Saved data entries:
• • • • •

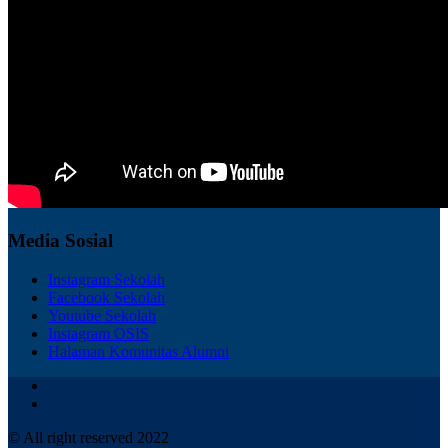
Media Sosial
Instagram Sekolah
Facebook Sekolah
Youtube Sekolah
Instagram OSIS
Halaman Komunitas Alumni
© All right reserved 2022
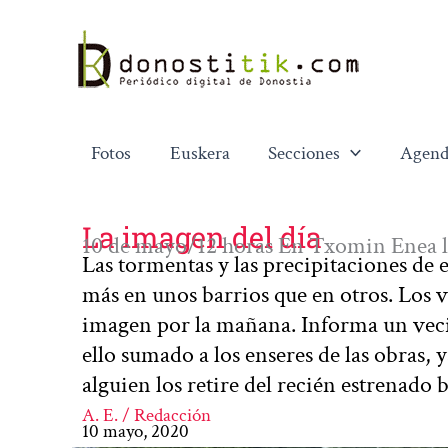
Ir
al
contenido
Fotos
Euskera
Secciones
Agend
La imagen del día
10 de mayo/12 horas En Txomin Enea l
Las tormentas y las precipitaciones de
más en unos barrios que en otros. Los
imagen por la mañana. Informa un vecin
ello sumado a los enseres de las obras, 
alguien los retire del recién estrenado
A. E. / Redacción
10 mayo, 2020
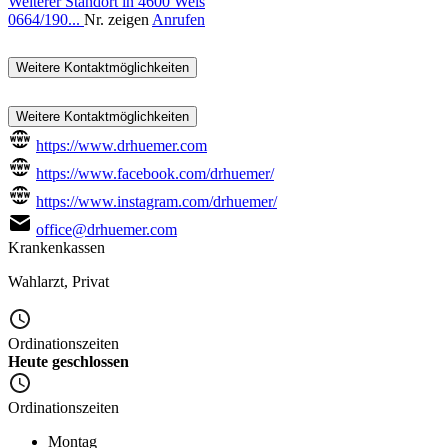
Weiterer Standort in 4600 Wels
0664/190...
Nr. zeigen
Anrufen
Weitere Kontaktmöglichkeiten
Weitere Kontaktmöglichkeiten
https://www.drhuemer.com
https://www.facebook.com/drhuemer/
https://www.instagram.com/drhuemer/
office@drhuemer.com
Krankenkassen
Wahlarzt
,
Privat
Ordinationszeiten
Heute geschlossen
Ordinationszeiten
Montag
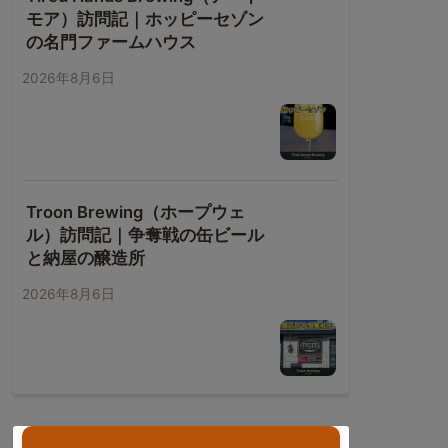
モア）訪問記｜ホッピーセゾン
の名門ファームハウス
2026年8月6日
Troon Brewing（ホープウェ
ル）訪問記｜争奪戦の缶ビール
と納屋の醸造所
2026年8月6日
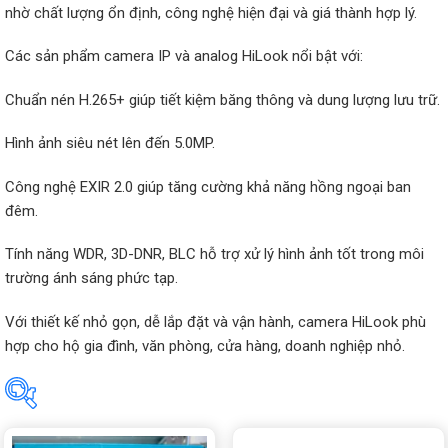
nhờ chất lượng ổn định, công nghệ hiện đại và giá thành hợp lý.
Các sản phẩm camera IP và analog HiLook nổi bật với:
Chuẩn nén H.265+ giúp tiết kiệm băng thông và dung lượng lưu trữ.
Hình ảnh siêu nét lên đến 5.0MP.
Công nghệ EXIR 2.0 giúp tăng cường khả năng hồng ngoại ban
đêm.
Tính năng WDR, 3D-DNR, BLC hỗ trợ xử lý hình ảnh tốt trong môi
trường ánh sáng phức tạp.
Với thiết kế nhỏ gọn, dễ lắp đặt và vận hành, camera HiLook phù
hợp cho hộ gia đình, văn phòng, cửa hàng, doanh nghiệp nhỏ.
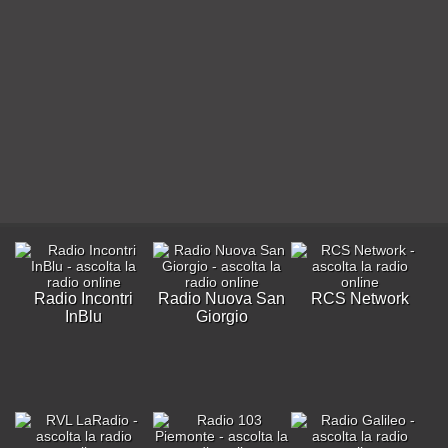
Radio Incontri
Radio Nuova San
RCS Network
InBlu
Giorgio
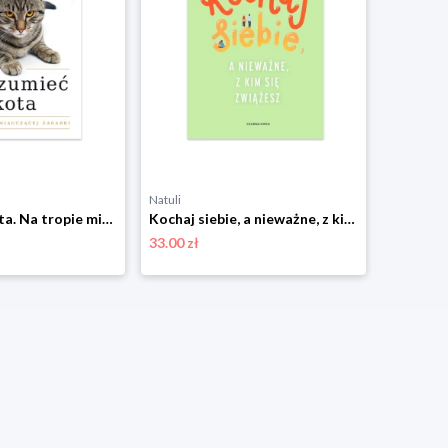
Natuli
Natuli
Zrozumieć kota. Na tropie miauczącej zagadki Czarna owca
Kochaj siebie, a nieważne, z kim się zwiążesz Czarna owca
33.00 zł
41.00 zł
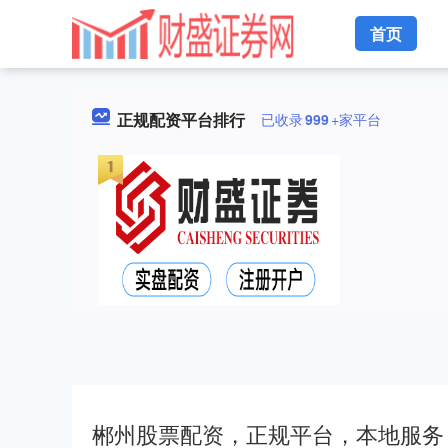
首页
正规配资平台排行
已收录
999
+家平台
郴州股票配资，正规平台，本地服务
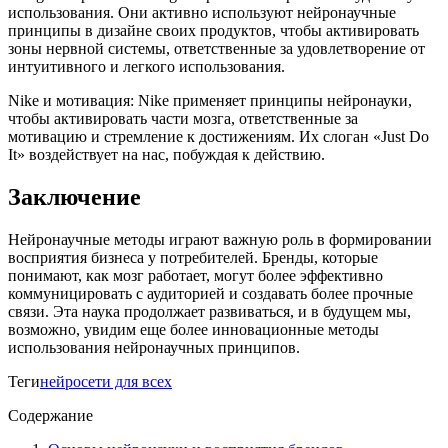
использования. Они активно используют нейронаучные
принципы в дизайне своих продуктов, чтобы активировать
зоны нервной системы, ответственные за удовлетворение от
интуитивного и легкого использования.
Nike и мотивация: Nike применяет принципы нейронауки,
чтобы активировать части мозга, ответственные за
мотивацию и стремление к достижениям. Их слоган «Just Do
It» воздействует на нас, побуждая к действию.
Заключение
Нейронаучные методы играют важную роль в формировании
восприятия бизнеса у потребителей. Бренды, которые
понимают, как мозг работает, могут более эффективно
коммуницировать с аудиторией и создавать более прочные
связи. Эта наука продолжает развиваться, и в будущем мы,
возможно, увидим еще более инновационные методы
использования нейронаучных принципов.
Теги
нейросети для всех
Содержание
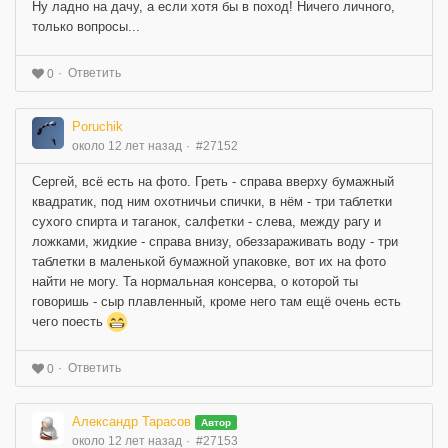
Ну ладно на дачу, а если хотя бы в поход! Ничего личного,
только вопросы...
Ответить
0
Poruchik
около 12 лет назад
#27152
Сергей, всё есть на фото. Греть - справа вверху бумажный
квадратик, под ним охотничьи спички, в нём - три таблетки
сухого спирта и таганок, салфетки - слева, между рагу и
ложками, жидкие - справа внизу, обеззараживать воду - три
таблетки в маленькой бумажной упаковке, вот их на фото
найти не могу. Та нормальная консерва, о которой ты
говоришь - сыр плавленный, кроме него там ещё очень есть
чего поесть
Ответить
0
Александр Тарасов
Автор
около 12 лет назад
#27153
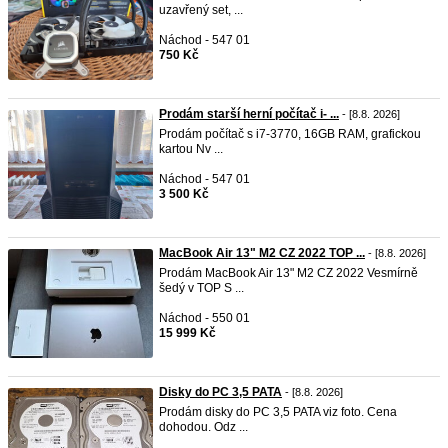
uzavřený set, ...
Náchod - 547 01
750 Kč
Prodám starší herní počítač i- ...
- [8.8. 2026]
Prodám počítač s i7-3770, 16GB RAM, grafickou
kartou Nv ...
Náchod - 547 01
3 500 Kč
MacBook Air 13" M2 CZ 2022 TOP ...
- [8.8. 2026]
Prodám MacBook Air 13" M2 CZ 2022 Vesmírně
šedý v TOP S ...
Náchod - 550 01
15 999 Kč
Disky do PC 3,5 PATA
- [8.8. 2026]
Prodám disky do PC 3,5 PATA viz foto. Cena
dohodou. Odz ...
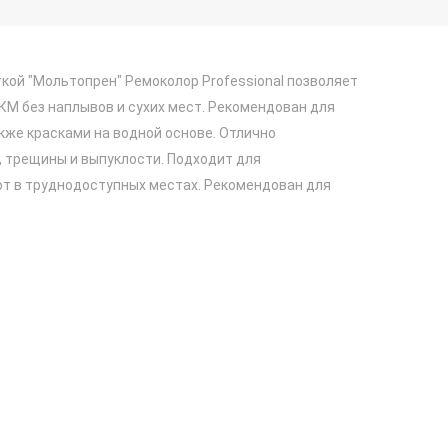
кой "Мольтопрен" Ремоколор Professional позволяет
М без наплывов и сухих мест. Рекомендован для
акже красками на водной основе. Отлично
 трещины и выпуклости. Подходит для
т в труднодоступных местах. Рекомендован для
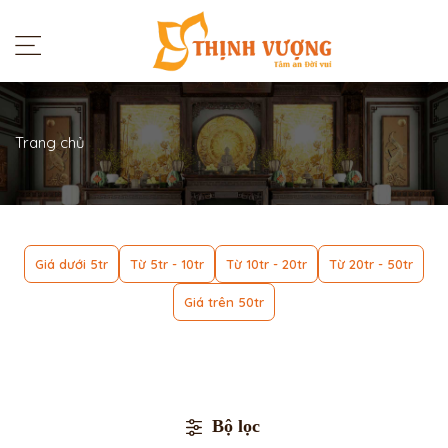
Trang chủ
Giá dưới 5tr
Từ 5tr - 10tr
Từ 10tr - 20tr
Từ 20tr - 50tr
Giá trên 50tr
Bộ lọc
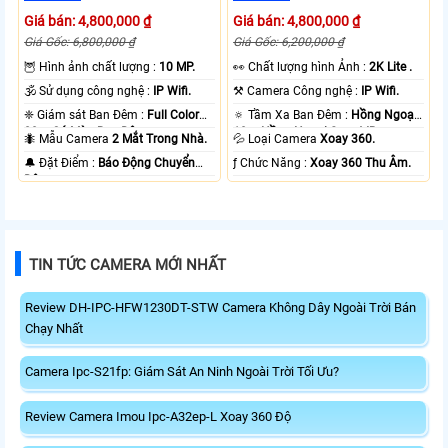
Giá bán: 4,800,000 ₫
Giá bán: 4,800,000 ₫
Giá Gốc: 6,800,000 ₫
Giá Gốc: 6,200,000 ₫
🦉 Hình ảnh chất lượng :
10 MP.
️👀 Chất lượng hình Ảnh :
2K Lite .
🕉️ Sử dụng công nghệ :
IP Wifi.
⚒ Camera Công nghệ :
IP Wifi.
❈ Giám sát Ban Đêm :
Full Color
🔅 Tầm Xa Ban Đêm :
Hồng Ngoại
20m Có Màu Ban Ðêm.
10m Hồng Ngoại Smart IR.
🐜 Mẫu Camera
2 Mắt Trong Nhà.
💦 Loại Camera
Xoay 360.
️🔔 Đặt Điểm :
Báo Động Chuyển
️ƒ Chức Năng :
Xoay 360 Thu Âm.
Động.
TIN TỨC CAMERA MỚI NHẤT
Review DH-IPC-HFW1230DT-STW Camera Không Dây Ngoài Trời Bán
Chạy Nhất
Camera Ipc-S21fp: Giám Sát An Ninh Ngoài Trời Tối Ưu?
Review Camera Imou Ipc-A32ep-L Xoay 360 Độ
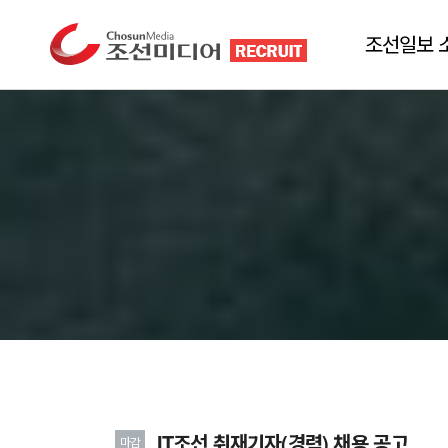
조선일보 
IT조선 취재기자(경력) 채용 공고
마감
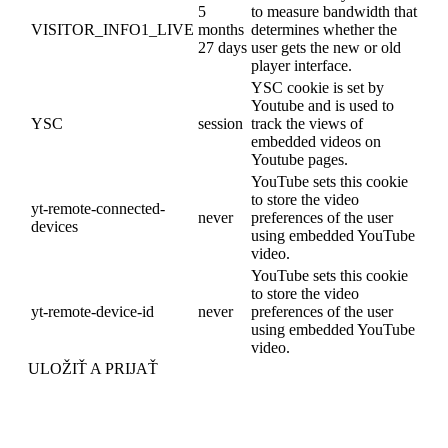
5
to measure bandwidth that
VISITOR_INFO1_LIVE
months
determines whether the
27 days
user gets the new or old
player interface.
YSC cookie is set by
Youtube and is used to
YSC
session
track the views of
embedded videos on
Youtube pages.
YouTube sets this cookie
to store the video
yt-remote-connected-
never
preferences of the user
devices
using embedded YouTube
video.
YouTube sets this cookie
to store the video
yt-remote-device-id
never
preferences of the user
using embedded YouTube
video.
ULOŽIŤ A PRIJAŤ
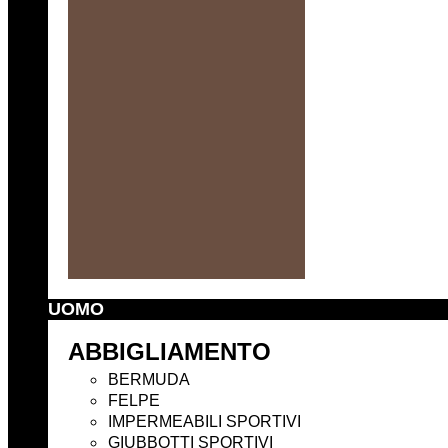
UOMO
ABBIGLIAMENTO
BERMUDA
FELPE
IMPERMEABILI SPORTIVI
GIUBBOTTI SPORTIVI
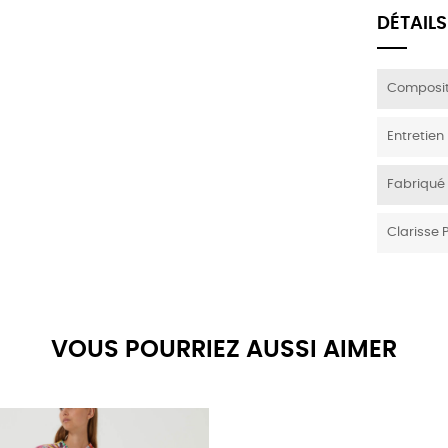
DÉTAILS
Composit
Entretien
Fabriqué
Clarisse 
VOUS POURRIEZ AUSSI AIMER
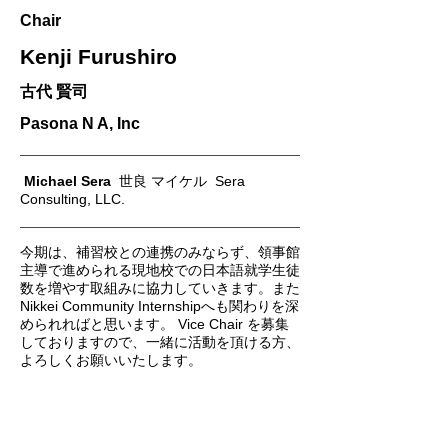
Chair
Kenji Furushiro
古代 賢司
Pasona N A, Inc
Michael Sera
世良 マイケル Sera
Consulting, LLC.
今期は、補習校との連携のみならず、領事館
主導で進められる現地校での日本語就学生徒
数を増やす取組みに協力していきます。また
Nikkei Community Internshipへも関わりを深
められればと思います。 Vice Chair を募集
しておりますので、一緒に活動を頂ける方、
よろしくお願いいたします。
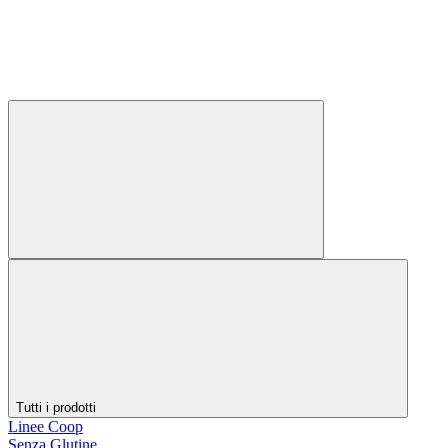
Tutti i prodotti
Linee Coop
Senza Glutine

• • • • •

**EXERCISE BRIEF**
Search each line of the data above for "Sekolah", and copy the lines where it occurs.

**SOLUTION BELOW**
Instagram Sekolah
Facebook Sekolah
Youtube Sekolah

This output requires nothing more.